What you are asked to do |
From the records below, copy out exactly the lines from the one containing "Lei n.º 7/2011, de" to the one containing "贸易、提供多样化的物流选择和确保与全球国际航道的弹性连接方面", both included. Add nothing else.

***** Recorded information *****

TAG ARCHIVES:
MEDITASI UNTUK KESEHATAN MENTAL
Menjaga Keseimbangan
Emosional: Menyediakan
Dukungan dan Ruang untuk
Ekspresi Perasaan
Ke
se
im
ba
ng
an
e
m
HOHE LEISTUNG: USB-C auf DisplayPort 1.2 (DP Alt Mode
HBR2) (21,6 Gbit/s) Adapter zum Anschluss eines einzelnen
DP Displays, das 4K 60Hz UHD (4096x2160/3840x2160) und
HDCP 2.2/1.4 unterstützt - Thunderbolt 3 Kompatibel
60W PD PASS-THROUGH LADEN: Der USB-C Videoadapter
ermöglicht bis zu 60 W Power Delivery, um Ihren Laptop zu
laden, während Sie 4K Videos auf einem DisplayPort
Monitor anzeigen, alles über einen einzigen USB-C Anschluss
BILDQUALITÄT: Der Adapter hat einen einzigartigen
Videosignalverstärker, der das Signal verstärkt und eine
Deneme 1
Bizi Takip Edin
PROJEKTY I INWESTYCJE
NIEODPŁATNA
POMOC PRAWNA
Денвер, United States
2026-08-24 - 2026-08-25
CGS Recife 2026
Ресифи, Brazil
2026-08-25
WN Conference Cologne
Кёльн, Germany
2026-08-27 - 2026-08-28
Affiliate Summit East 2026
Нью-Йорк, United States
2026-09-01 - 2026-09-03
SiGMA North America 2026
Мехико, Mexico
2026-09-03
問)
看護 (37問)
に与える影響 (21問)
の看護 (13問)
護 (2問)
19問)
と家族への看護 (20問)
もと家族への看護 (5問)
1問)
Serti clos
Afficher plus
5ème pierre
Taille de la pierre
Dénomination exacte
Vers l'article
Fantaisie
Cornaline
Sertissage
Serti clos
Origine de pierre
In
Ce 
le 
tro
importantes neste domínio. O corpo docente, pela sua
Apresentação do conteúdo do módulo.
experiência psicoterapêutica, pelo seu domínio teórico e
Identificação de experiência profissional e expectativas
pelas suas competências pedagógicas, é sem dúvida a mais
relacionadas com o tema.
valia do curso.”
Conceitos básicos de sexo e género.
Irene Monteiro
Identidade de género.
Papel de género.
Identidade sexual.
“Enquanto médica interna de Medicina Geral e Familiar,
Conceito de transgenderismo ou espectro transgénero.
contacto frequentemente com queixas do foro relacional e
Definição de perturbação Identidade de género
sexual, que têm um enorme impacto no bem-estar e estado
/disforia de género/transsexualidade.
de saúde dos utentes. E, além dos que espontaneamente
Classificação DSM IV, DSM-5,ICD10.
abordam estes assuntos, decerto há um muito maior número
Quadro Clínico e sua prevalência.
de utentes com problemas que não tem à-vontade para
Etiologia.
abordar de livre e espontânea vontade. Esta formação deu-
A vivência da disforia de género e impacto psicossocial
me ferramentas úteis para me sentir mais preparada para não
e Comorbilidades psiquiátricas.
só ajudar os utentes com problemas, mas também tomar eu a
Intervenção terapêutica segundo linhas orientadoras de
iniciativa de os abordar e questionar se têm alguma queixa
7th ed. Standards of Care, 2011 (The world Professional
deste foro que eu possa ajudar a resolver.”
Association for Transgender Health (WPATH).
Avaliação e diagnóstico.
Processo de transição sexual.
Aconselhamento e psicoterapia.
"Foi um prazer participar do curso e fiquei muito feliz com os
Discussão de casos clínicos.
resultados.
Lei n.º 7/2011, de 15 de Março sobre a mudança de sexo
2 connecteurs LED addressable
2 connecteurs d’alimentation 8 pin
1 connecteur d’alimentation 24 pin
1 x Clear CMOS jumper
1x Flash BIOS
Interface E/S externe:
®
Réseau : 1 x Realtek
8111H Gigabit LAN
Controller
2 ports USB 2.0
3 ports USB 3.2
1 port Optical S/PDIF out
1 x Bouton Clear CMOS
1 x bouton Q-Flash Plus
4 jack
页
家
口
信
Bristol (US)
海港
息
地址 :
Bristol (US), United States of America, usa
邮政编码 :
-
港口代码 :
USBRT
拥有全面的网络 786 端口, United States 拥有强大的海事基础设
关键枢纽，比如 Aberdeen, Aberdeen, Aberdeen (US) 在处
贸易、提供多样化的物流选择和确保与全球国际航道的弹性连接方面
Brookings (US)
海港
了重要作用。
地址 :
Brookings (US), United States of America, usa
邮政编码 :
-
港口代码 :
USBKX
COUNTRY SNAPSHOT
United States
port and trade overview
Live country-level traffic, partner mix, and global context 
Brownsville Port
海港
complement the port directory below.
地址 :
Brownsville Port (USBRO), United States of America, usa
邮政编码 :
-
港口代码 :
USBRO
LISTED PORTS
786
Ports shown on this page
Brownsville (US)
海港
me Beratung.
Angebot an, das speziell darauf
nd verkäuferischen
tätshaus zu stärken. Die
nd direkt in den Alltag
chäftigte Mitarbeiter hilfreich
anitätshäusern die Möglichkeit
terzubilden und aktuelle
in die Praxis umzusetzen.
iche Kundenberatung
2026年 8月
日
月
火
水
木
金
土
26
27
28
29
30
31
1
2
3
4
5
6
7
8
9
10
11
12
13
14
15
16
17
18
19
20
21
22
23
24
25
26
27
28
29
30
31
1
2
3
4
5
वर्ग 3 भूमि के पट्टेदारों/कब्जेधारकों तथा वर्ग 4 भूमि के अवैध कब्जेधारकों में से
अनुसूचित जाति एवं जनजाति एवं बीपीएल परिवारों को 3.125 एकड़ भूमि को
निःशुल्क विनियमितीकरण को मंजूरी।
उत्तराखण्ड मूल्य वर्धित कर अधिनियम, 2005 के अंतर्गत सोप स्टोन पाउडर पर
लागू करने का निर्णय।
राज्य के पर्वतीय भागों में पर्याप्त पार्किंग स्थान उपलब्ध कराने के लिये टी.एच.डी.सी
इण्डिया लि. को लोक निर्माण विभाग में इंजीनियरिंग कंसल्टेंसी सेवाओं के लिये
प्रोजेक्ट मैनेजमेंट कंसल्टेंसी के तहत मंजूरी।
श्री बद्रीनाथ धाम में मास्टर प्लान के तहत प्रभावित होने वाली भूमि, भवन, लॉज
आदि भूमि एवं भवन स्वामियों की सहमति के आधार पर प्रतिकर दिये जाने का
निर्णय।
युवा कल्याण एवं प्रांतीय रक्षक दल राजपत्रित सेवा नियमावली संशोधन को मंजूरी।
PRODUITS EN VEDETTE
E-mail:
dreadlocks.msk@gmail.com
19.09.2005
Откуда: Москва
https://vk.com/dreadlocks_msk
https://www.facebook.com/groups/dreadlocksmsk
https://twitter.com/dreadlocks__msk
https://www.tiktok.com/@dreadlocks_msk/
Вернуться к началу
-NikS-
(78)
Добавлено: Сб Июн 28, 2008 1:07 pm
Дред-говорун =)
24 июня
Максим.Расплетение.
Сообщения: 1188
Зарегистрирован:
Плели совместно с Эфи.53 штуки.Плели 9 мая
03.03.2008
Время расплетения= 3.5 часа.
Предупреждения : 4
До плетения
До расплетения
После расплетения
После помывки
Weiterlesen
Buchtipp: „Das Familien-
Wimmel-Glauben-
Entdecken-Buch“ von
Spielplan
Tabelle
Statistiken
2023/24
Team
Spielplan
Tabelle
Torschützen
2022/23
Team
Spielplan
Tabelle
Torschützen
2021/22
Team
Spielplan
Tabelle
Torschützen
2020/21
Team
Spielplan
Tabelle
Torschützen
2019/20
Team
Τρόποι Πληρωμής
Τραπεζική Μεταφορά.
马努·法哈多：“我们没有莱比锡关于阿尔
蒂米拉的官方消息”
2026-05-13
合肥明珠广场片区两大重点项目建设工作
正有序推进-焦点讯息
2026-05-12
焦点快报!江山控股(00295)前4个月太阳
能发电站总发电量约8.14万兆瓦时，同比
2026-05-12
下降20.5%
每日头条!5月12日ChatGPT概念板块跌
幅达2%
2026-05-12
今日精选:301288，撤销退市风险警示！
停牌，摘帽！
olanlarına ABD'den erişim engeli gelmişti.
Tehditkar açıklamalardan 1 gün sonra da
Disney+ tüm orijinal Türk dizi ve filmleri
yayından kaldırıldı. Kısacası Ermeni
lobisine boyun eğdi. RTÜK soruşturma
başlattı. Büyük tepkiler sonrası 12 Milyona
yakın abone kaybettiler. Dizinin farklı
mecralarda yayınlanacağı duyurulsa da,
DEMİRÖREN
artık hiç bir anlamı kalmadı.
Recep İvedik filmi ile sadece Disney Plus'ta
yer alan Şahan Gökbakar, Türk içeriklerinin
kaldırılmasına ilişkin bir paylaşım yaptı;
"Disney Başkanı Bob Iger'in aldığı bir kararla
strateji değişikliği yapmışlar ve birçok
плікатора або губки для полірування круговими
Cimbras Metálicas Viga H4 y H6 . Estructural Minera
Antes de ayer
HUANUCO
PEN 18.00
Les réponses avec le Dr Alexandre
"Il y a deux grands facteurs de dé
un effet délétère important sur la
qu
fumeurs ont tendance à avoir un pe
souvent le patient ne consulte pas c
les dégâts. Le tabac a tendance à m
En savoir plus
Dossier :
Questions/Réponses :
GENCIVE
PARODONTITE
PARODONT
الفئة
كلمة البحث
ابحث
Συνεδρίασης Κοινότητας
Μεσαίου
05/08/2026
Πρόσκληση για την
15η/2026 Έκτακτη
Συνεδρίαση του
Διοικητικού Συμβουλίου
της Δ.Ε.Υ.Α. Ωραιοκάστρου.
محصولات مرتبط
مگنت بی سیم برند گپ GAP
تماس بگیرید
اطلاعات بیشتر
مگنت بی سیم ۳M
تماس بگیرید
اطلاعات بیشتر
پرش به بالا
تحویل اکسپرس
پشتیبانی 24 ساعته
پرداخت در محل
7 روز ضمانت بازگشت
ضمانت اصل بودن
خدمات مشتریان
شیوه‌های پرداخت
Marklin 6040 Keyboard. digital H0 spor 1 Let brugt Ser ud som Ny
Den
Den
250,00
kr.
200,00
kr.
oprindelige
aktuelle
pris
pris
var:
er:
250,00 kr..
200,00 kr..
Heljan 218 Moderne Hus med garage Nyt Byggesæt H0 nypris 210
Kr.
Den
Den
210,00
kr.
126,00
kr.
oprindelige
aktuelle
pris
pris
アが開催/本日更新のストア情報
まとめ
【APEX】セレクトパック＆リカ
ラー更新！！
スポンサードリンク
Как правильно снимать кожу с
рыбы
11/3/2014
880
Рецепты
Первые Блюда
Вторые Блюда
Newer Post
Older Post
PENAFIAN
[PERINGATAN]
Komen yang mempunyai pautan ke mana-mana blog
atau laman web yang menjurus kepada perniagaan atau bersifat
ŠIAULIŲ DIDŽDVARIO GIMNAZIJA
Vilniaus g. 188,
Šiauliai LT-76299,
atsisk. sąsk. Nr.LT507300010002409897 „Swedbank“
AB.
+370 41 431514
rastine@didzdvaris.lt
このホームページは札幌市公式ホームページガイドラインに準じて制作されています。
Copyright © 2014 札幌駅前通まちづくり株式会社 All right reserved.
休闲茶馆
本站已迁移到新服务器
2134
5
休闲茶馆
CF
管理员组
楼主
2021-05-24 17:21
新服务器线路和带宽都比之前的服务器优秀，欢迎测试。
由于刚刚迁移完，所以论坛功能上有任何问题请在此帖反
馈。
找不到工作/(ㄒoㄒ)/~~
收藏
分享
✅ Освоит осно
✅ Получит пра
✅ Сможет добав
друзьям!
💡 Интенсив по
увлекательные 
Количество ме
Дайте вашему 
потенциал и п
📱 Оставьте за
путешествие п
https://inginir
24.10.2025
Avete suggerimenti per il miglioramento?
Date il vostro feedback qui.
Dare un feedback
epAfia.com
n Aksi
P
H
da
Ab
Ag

*****

Written answer |
Lei n.º 7/2011, de 15 de Março sobre a mudança de sexo
2 connecteurs LED addressable
2 connecteurs d’alimentation 8 pin
1 connecteur d’alimentation 24 pin
1 x Clear CMOS jumper
1x Flash BIOS
Interface E/S externe:
®
Réseau : 1 x Realtek
8111H Gigabit LAN
Controller
2 ports USB 2.0
3 ports USB 3.2
1 port Optical S/PDIF out
1 x Bouton Clear CMOS
1 x bouton Q-Flash Plus
4 jack
页
家
口
信
Bristol (US)
海港
息
地址 :
Bristol (US), United States of America, usa
邮政编码 :
-
港口代码 :
USBRT
拥有全面的网络 786 端口, United States 拥有强大的海事基础设
关键枢纽，比如 Aberdeen, Aberdeen, Aberdeen (US) 在处
贸易、提供多样化的物流选择和确保与全球国际航道的弹性连接方面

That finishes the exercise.